Every record must be restated exactly. Drop the images.

┌────────

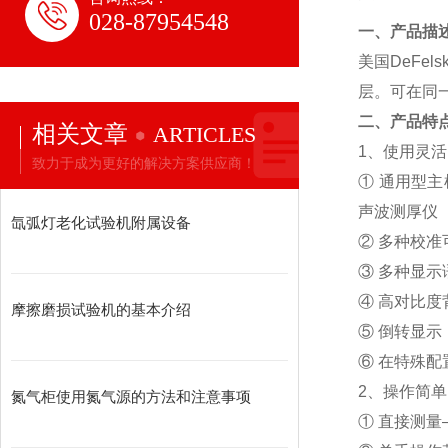
028-87954548
一、产品描
美国DeFelsk
层。可在同
二、
产品特
相关文章
ARTICLES
1
、
使用灵活
致力于成为更好的解决方案供应商！
① 通用型主
声波测厚仪
氙弧灯老化试验机附属设备
② 多种校
③ 多种显
④ 高对比
摩擦磨损试验机的基本介绍
⑤ 倒转显示
⑥ 在特殊配
2
、
操作简单
氮气柜使用氮气源的方法和注意事项
① 直接测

└────────

=== Output of the task ===
028-87954548
一、产品描
美国DeFelsk
层。可在同
二、
产品特
相关文章
ARTICLES
1
、
使用灵活
致力于成为更好的解决方案供应商！
① 通用型主
声波测厚仪
氙弧灯老化试验机附属设备
② 多种校
③ 多种显
④ 高对比
摩擦磨损试验机的基本介绍
⑤ 倒转显示
⑥ 在特殊配
2
、
操作简单
氮气柜使用氮气源的方法和注意事项
① 直接测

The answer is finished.